Employer-based health care started during World War II when the government imposed strict wage and price controls on American businesses. The result, among other things, was a shortage of people in the workforce. Entrepreneurs did what entrepreneurs do best: they devised a plan to attract skilled workers despite the government's onerous regulations. That plan was to pay for a worker's and his family's medical care. It was a hit. Repressed salaries were made up with "fringe" benefits. Congress eventually passed legislation that allowed those benefits to be tax-exempt, a response to IRS rules requiring that medical coverage be counted as salary and therefore subject to taxation.8
The implications are broad. Most individuals now rely on their employers for their health insurance. The trouble is that a system like ours punishes people who don't have employer-based health care and must therefore instead buy insurance privately. The reason this is problematic is that government-sanctioned mandates have driven up the costs of privately purchased insurance. And unlike large companies that buy insurance packages in bulk quantities (thus resulting in cheaper costs), small business owners can't band together with others to buy lower-premium insurance. Worse, those without employer-based health care must use after-tax income to purchase insurance, whereas employer-based coverage gets a huge tax break. It's inequitable.
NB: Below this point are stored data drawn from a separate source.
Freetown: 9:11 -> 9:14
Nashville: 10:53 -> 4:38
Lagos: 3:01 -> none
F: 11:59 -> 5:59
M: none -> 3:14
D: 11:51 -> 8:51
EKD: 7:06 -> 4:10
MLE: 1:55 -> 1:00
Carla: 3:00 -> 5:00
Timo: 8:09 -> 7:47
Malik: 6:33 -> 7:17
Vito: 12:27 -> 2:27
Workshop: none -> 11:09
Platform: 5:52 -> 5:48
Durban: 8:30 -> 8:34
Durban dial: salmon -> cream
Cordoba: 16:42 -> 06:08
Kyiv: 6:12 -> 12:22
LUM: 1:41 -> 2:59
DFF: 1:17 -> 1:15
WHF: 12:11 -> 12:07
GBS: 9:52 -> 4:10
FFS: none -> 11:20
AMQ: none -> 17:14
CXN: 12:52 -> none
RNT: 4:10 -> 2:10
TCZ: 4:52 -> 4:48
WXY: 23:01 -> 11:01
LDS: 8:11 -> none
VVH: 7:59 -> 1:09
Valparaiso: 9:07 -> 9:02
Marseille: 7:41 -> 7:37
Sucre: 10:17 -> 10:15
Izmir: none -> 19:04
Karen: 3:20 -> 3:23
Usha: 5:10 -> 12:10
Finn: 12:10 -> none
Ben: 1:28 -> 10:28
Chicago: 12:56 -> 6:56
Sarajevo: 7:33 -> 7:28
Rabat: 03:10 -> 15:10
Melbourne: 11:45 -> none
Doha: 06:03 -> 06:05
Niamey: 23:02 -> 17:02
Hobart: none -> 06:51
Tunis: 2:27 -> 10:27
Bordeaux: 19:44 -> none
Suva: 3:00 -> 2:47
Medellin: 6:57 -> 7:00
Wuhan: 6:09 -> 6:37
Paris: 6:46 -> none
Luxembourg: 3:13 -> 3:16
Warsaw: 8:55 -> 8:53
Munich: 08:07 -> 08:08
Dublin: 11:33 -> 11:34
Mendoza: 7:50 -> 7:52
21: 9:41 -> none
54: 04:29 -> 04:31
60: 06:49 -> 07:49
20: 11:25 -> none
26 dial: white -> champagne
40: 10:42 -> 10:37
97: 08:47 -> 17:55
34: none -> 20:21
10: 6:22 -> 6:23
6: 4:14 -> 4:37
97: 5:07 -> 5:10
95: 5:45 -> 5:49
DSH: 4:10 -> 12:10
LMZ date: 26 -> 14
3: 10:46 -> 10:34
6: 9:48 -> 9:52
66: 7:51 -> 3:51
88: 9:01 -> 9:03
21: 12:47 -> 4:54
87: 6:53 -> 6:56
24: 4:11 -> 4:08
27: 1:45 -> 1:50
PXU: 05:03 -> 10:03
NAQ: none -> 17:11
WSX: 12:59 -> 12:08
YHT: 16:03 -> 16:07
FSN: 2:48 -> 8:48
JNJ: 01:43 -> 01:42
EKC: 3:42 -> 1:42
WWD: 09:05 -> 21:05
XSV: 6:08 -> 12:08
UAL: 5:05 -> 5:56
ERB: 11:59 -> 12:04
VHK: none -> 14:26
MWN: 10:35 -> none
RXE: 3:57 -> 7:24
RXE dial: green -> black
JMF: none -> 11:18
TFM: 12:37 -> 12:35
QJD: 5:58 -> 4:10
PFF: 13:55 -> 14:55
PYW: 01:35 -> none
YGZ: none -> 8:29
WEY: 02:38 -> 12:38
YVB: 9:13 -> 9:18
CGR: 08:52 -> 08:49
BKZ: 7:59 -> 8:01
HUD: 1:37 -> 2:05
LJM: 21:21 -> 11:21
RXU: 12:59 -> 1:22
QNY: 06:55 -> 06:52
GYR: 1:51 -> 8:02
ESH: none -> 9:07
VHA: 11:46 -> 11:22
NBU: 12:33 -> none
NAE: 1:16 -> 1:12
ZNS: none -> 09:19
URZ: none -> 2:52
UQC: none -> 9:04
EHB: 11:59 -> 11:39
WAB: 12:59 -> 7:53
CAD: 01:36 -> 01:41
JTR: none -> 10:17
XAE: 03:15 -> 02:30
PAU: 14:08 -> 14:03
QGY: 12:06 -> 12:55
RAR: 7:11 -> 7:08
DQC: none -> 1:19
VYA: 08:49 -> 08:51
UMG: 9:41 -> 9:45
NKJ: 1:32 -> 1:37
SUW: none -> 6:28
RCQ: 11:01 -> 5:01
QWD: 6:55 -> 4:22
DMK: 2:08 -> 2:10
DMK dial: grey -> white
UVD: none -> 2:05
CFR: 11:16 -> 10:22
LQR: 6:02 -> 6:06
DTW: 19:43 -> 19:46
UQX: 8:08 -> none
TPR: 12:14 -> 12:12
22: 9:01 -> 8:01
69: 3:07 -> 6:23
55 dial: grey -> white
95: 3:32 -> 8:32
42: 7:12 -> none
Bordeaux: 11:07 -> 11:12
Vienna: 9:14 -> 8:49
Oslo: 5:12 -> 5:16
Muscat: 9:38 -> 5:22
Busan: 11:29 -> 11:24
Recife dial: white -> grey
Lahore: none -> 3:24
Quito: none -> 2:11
THE LIBERAL MACHINE'S ability to churn out Obama Zombies on the health-care issue boils down to this: Unfortunately, young people are more susceptible to liberal bloviating about free health care and massive overhauls because younger Americans are the least likely to use health care. That means some left-winger comes along and talks about "shared sacrifices" and drops the 46-million-uninsured myth on a young person's unwitting head and, presto, you've got yourself a freshly minted Obama Zombie. The problem is that waving a magic wand won't produce free health care for everyone.
It's more complicated than that. The very instrument that created the mess in the first place (government) is the very instrument that liberals advocate can solve the mess (more government). Let's see: The government introduced the inefficient concept of employer-based health care, state governments imposed huge burdens with mandates, yet somehow we should trust the government even more?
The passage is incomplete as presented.